On Fri, 19 May 2000, Neil Brown wrote:

> - md2 checks b_rdev to see which device was in error. It gets confused
>   because sda12 is not part of md2.
> 
> The fix probably involves making sure that b_dev really does refer to
> md0 (a quick look at the code suggests it actually refers to md2!) and
> then using b_dev instead of b_rdev.

the fix i think is to not look at b_rdev in the error path (and anywhere
else), at all. Just like we dont look at rsector. Do we need that
information? b_rdev is in fact just for RAID0 and LINEAR, and i believe it
would be cleaner to get rid of it altogether, and create a new
encapsulated bh for every RAID0 request, like we do it in RAID1/RAID5.
OTOH handling this is clearly more complex than RAID0 itself.

> Basically, b_rdev and b_rsector cannot be trusted after a call to
> make_request, but they are being trusted.

yep.
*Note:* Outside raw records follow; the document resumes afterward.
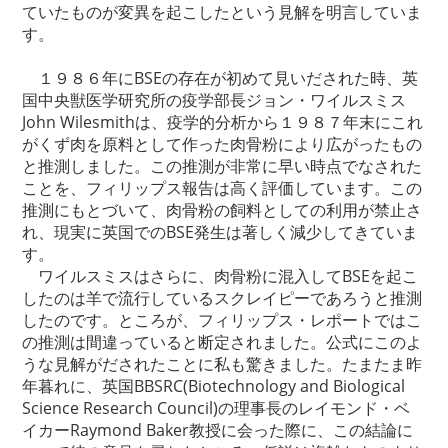
ていたものが変異を起こしたという見解を明言していま
す。
１９８６年にBSEの存在が初めて見いだされた時、英
国中央獣医学研究所の疫学部長ジョン・ワイルスミス
John Wilesmithは、疫学的分析から１９８７年末にこれ
がくず肉を原料として作った肉骨粉により広がったもの
と推測しました。この推測が非常に早い時点でなされた
ことを、フィリップス報告は高く評価しています。この
推測にもとづいて、肉骨粉の飼料としての利用が禁止さ
れ、現実に英国でのBSE発生は著しく減少してきていま
す。
ワイルスミスはさらに、肉骨粉に混入してBSEを起こ
したのは羊で流行しているスクレイピーであろうと推測
したのです。ところが、フィリップス・レポートではこ
の推測は間違っていると断定されました。公式にこのよ
うな見解がだされたことに私も驚きました。たまたま昨
年暮れに、英国BBSRC(Biotechnology and Biological
Science Research Council)の理事長のレイモンド・ベ
イカーRaymond Baker教授に会った際に、この結論に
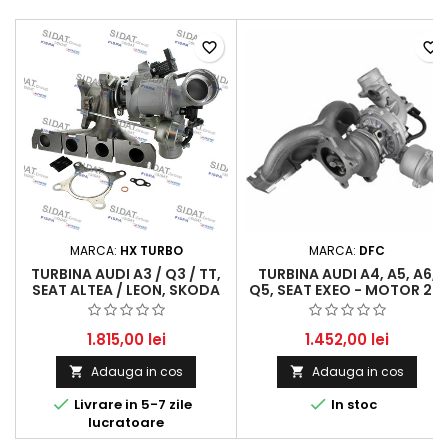
favorite_border
favorite_border
MARCA:
HX TURBO
MARCA:
DFC
TURBINA AUDI A3 / Q3 / TT,
TURBINA AUDI A4, A5, A6,
SEAT ALTEA / LEON, SKODA
Q5, SEAT EXEO - MOTOR 2.0
OCTAVIA / SUPERB, VW
TFSI (2008-2018)
BORA / CC / GOLF / PASSAT
/ SHARAN / 2.0 TFSI / TSI
1.815,00 lei
1.452,00 lei
Adauga in cos
Adauga in cos




Livrare in 5-7 zile
In stoc
lucratoare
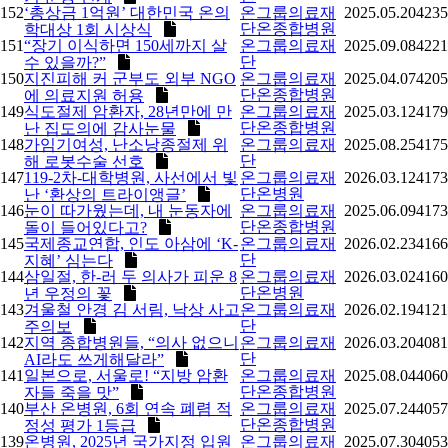
152
‘총상금 1억원’ 대한민국 온의
온그룹의료재
2025.05.20
4235
단온종합병원
학대상 1회 시상식
151
“장기 이식하면 150세까지 살
온그룹의료재
2025.09.08
4221
단
수 있을까?”
150
지진피해 커 군부도 외부 NGO
온그룹의료재
2025.04.07
4205
단온종합병원
에 의료지원 허용
149
식도절제 암환자, 28년만에 만
온그룹의료재
2025.03.12
4179
단온종합병원
난 집도의에 감사눈물
148
가임기여성, 난소낭종절제 위
온그룹의료재
2025.08.25
4175
단
해 로봇수술 선호
147
119-2차-대학병원, 사선에서 빛
온그룹의료재
2026.03.12
4173
단온병원
난 ‘환상의 트라이앵글’
146
눈이 따가웠는데, 내 눈동자에
온그룹의료재
2025.06.09
4173
단온종합병원
돌이 들어있다고?
145
국제종교연합, 인도 아삼에 ‘K-
온그룹의료재
2026.02.23
4166
단
지혜’ 심는다
144
삼일절, 한-러 두 의사가 피운 8
온그룹의료재
2026.03.02
4160
단온병원
년 우정의 꽃
143
겨울철 안경 김 서림, 낙상 사고
온그룹의료재
2026.02.19
4121
단
주의보
142
지역 종합병원들, “의사 없으니
온그룹의료재
2026.03.20
4081
단
AI라도 쓰게해달라”
141
일본으로, 서울로! “지방 암환
온그룹의료재
2025.08.04
4060
단온종합병원
자들 죽을 맛”
140
부산 온병원, 6회 연속 폐렴 적
온그룹의료재
2025.07.24
4057
단온종합병원
정성 평가 1등급
139
온병원, 2025년 국가지정 입원
온그룹의료재
2025.07.30
4053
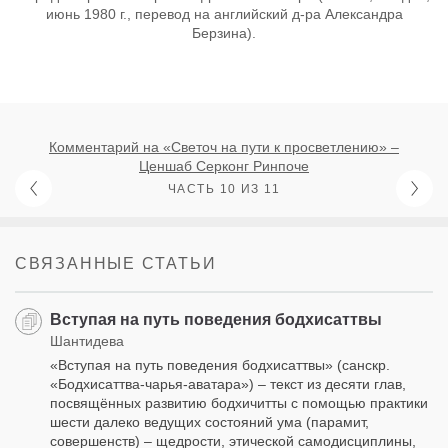
июнь 1980 г., перевод на английский д-ра Александра
Берзина).
Комментарий на «Светоч на пути к просветлению» –
Ценшаб Серконг Ринпоче
ЧАСТЬ 10 ИЗ 11
СВЯЗАННЫЕ СТАТЬИ
Вступая на путь поведения бодхисаттвы
Шантидева
«Вступая на путь поведения бодхисаттвы» (санскр.
«Бодхисаттва-чарья-аватара») – текст из десяти глав,
посвящённых развитию бодхичитты с помощью практики
шести далеко ведущих состояний ума (парамит,
совершенств) – щедрости, этической самодисциплины,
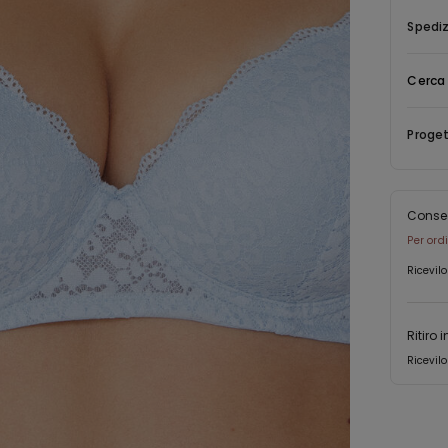
Spediz
Cerca 
Proget
Conse
Per ord
Ricevilo
Ritiro 
Ricevilo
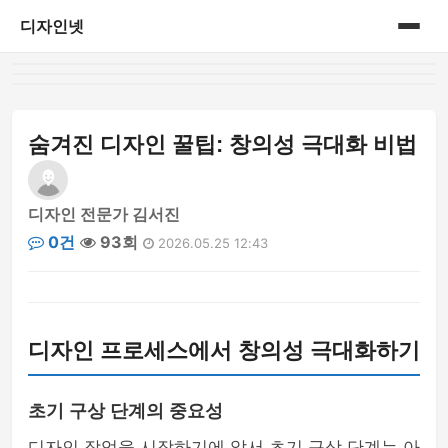
디자인넷
홈
게시판
숨겨진 디자인 꿀팁: 창의성 극대화 비법
디자인 전문가 김서진
0건
93회
2026.05.25 12:43
디자인 프로세스에서 창의성 극대화하기
초기 구상 단계의 중요성
디자인 작업을 시작하기에 앞서 초기 구상 단계는 아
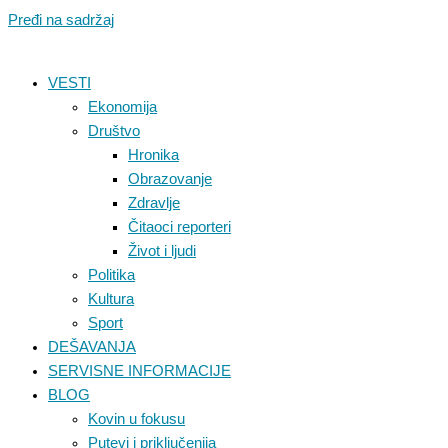
Pređi na sadržaj
VESTI
Ekonomija
Društvo
Hronika
Obrazovanje
Zdravlje
Čitaoci reporteri
Život i ljudi
Politika
Kultura
Sport
DEŠAVANJA
SERVISNE INFORMACIJE
BLOG
Kovin u fokusu
Putevi i priključenija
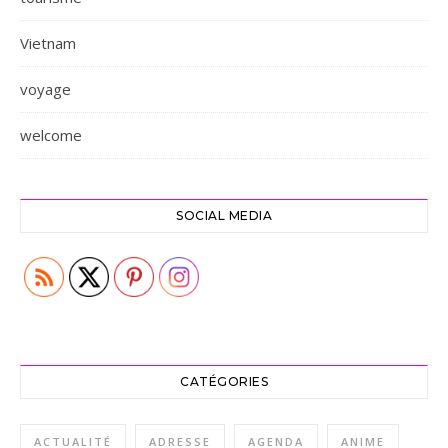
Vietnam
voyage
welcome
SOCIAL MEDIA
CATÉGORIES
ACTUALITÉ
ADRESSE
AGENDA
ANIME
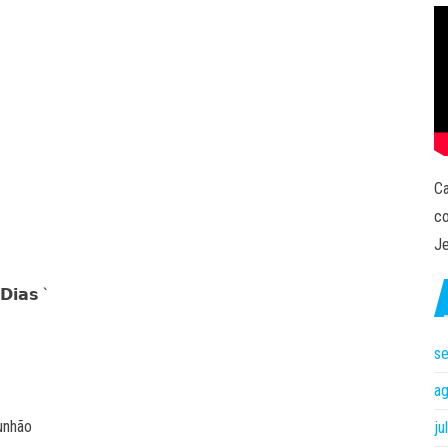
Ca
co
Je
𝗶𝗮𝘀 `
s
a
unhão
ju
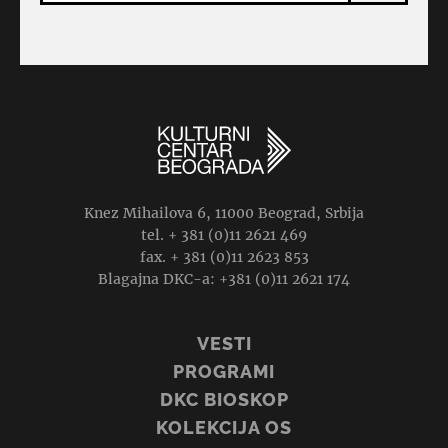
Knez Mihailova 6, 11000 Beograd, Srbija
tel. + 381 (0)11 2621 469
fax. + 381 (0)11 2623 853
Blagajna DKC-a: +381 (0)11 2621 174
VESTI
PROGRAMI
DKC BIOSKOP
KOLEKCIJA OS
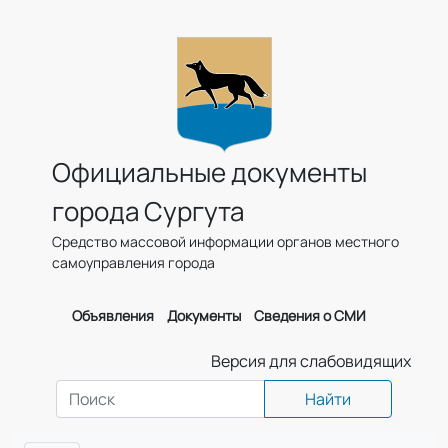
Официальные документы
города Сургута
Средство массовой информации органов местного
самоуправления города
Объявления
Документы
Сведения о СМИ
Версия для слабовидящих
Найти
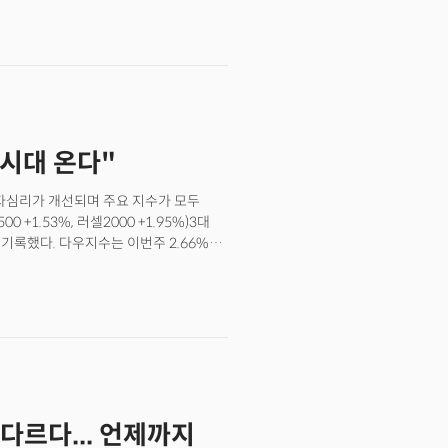
런데 결혼을 하고 상황이 바뀌었습니다.
% 하락했고 엑손모빌(XOM)을 비롯해
는 죄송함을 안부인사와 소소한 성의로
시 모두 2% 이상 하락 출발했다. 유가의
한국으로 추석선물 세트를 대신
그와의 인터뷰에서 "이란과 러시아로
는데 큰 문제가 없습니다. “이번에는 뭘
 OPEC의 생산능력 부족까지 현재
 이야기를 하다가 전 갑자기 생각이
지 시장이 매우 불안정하다고 평가했다.
데.” 아내는 좋은 생각이라고 맞장구를
 금융위기라고 세상이 무너질 것처럼
 시대 온다"
거 없나 머리가 빨리 돌아가기 시작합니다.
투자심리가 개선되며 주요 지수가 모두
0 +1.53%, 러셀2000 +1.95%)3대
 기록했다. 다우지수는 이번주 2.66%가
하며 4.14%가 상승했다. S&P500은
선을 모두 돌파하며 단기적으로 시장의
장이 강경한 메시지를 던지고
 시장에 긴축 우려가 커지고 있지만
의 분위기가 너무 비관적이어서 향후 큰
 주장했다.연준의 통화정책 일주일 전,
 소비자물가지수(CPI)에 시장의
분석도 있다. 특히 변동성이 큰 식료품과
 다르다... 언제까지
 연준의 긴축기조가 더 강해질 것이란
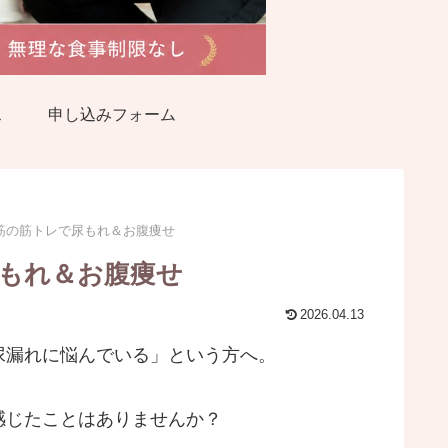
ス
申し込みフォーム
筋の筋トレで尿もれ＆お腹痩せ
もれ＆お腹痩せ
2026.04.13
尿漏れに悩んでいる」という方へ。
感じたことはありませんか？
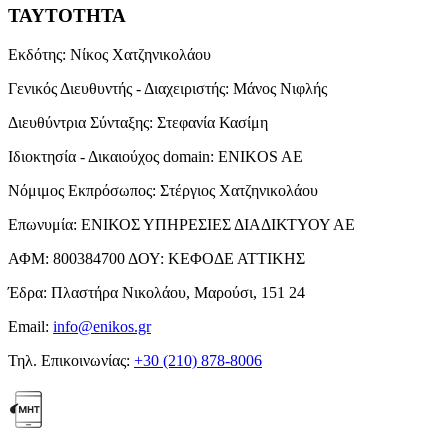
ΤΑΥΤΟΤΗΤΑ
Εκδότης:
Νίκος Χατζηνικολάου
Γενικός Διευθυντής - Διαχειριστής:
Μάνος Νιφλής
Διευθύντρια Σύνταξης:
Στεφανία Κασίμη
Ιδιοκτησία - Δικαιούχος domain:
ENIKOS AE
Νόμιμος Εκπρόσωπος:
Στέργιος Χατζηνικολάου
Επωνυμία:
ΕΝΙΚΟΣ ΥΠΗΡΕΣΙΕΣ ΔΙΑΔΙΚΤΥΟΥ ΑΕ
ΑΦΜ:
800384700
ΔΟΥ:
ΚΕΦΟΔΕ ΑΤΤΙΚΗΣ
Έδρα:
Πλαστήρα Νικολάου, Μαρούσι, 151 24
Email:
info@enikos.gr
Τηλ. Επικοινωνίας:
+30 (210) 878-8006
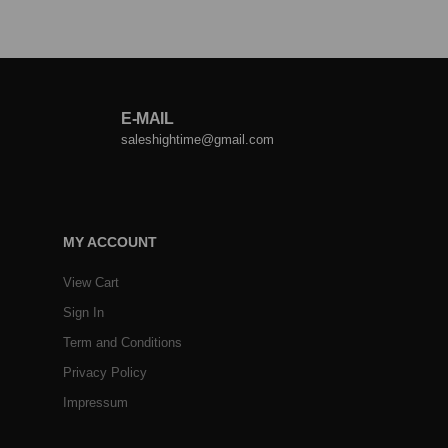
E-MAIL
saleshightime@gmail.com
MY ACCOUNT
View Cart
Sign In
Term and Conditions
Privacy Policy
Impressum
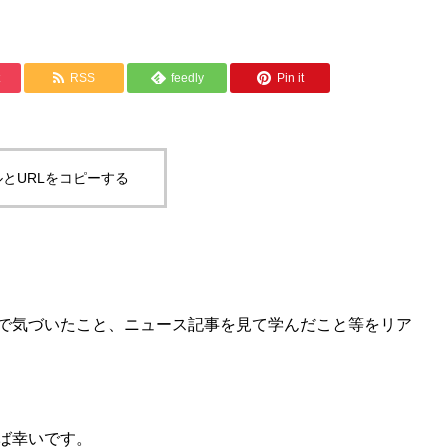
RSS
feedly
Pin it
とURLをコピーする
で気づいたこと、ニュース記事を見て学んだこと等をリア
ば幸いです。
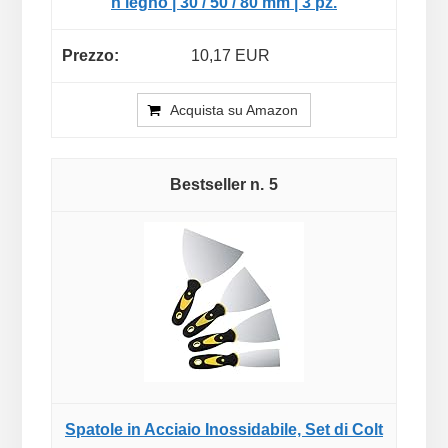
n legno | 30 / 50 / 80 mm | 3 pz.
10,17 EUR
Acquista su Amazon
5
Spatole in Acciaio Inossidabile, Set di Colt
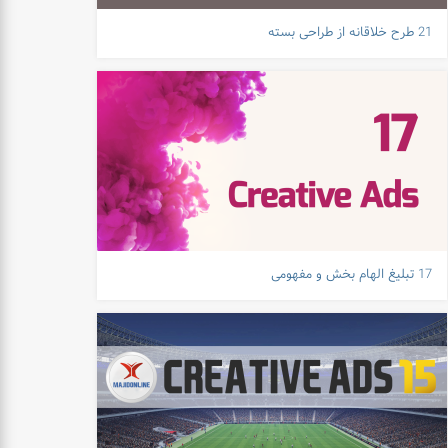
21 طرح خلاقانه از طراحی بسته
17 تبلیغ الهام بخش و مفهومی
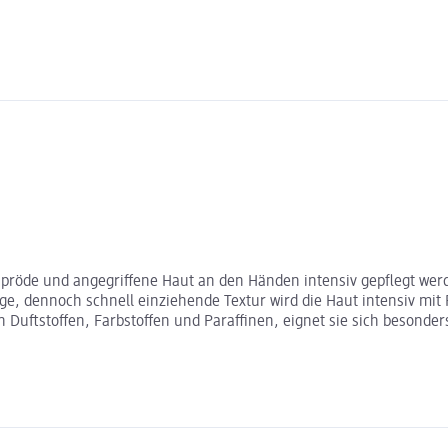
spröde und angegriffene Haut an den Händen intensiv gepflegt wer
e, dennoch schnell einziehende Textur wird die Haut intensiv mit 
 von Duftstoffen, Farbstoffen und Paraffinen, eignet sie sich beso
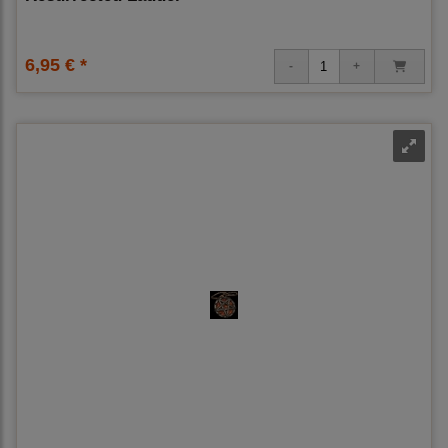
6,95 € *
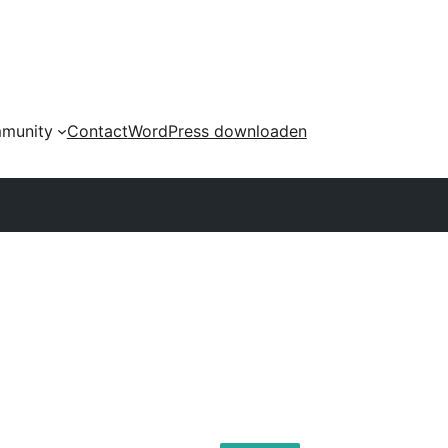
munity
Contact
WordPress downloaden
What about this solution:

md.c (or buffer.c) implements a generic pool of IO-related buffer-heads.
This pool would have deadlock assurance, and allocation from this pool
could never fail. This would already reduce the complexity of raid1.c and
raid5.c bh-allocation. Then raid0.c and linear.c is changed to create a
new bh for the mapping, which is hung off bh->b_dev_id. bh->b_rdev would
be gone, ll_rw_blk looks at bh->b_dev. This also simplifies the handling
of bhs.

i like this solution much better, and i dont think there is any
significant performance impact (starting IO is heavy anyway), but it would
clean up this issue for once and for all.